What you will do ▸ Output exactly the span of lines beginning with the one that holds "figuring out where" and ending with the last line of the data below.

════════════════

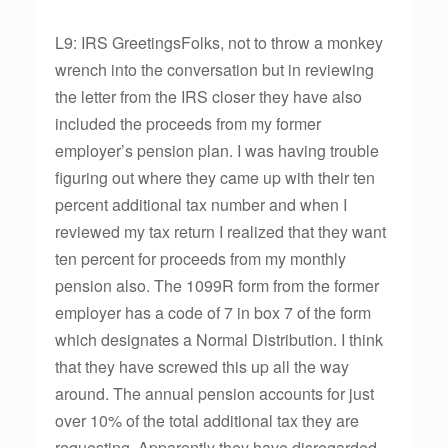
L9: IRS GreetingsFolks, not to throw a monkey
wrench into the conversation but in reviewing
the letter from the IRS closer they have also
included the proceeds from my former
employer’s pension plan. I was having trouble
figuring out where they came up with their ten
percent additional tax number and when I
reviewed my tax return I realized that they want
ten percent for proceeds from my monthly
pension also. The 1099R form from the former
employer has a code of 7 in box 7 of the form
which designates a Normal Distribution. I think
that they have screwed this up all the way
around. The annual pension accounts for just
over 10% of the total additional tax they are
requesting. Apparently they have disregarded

════════════════

Answer space ▸
figuring out where they came up with their ten
percent additional tax number and when I
reviewed my tax return I realized that they want
ten percent for proceeds from my monthly
pension also. The 1099R form from the former
employer has a code of 7 in box 7 of the form
which designates a Normal Distribution. I think
that they have screwed this up all the way
around. The annual pension accounts for just
over 10% of the total additional tax they are
requesting. Apparently they have disregarded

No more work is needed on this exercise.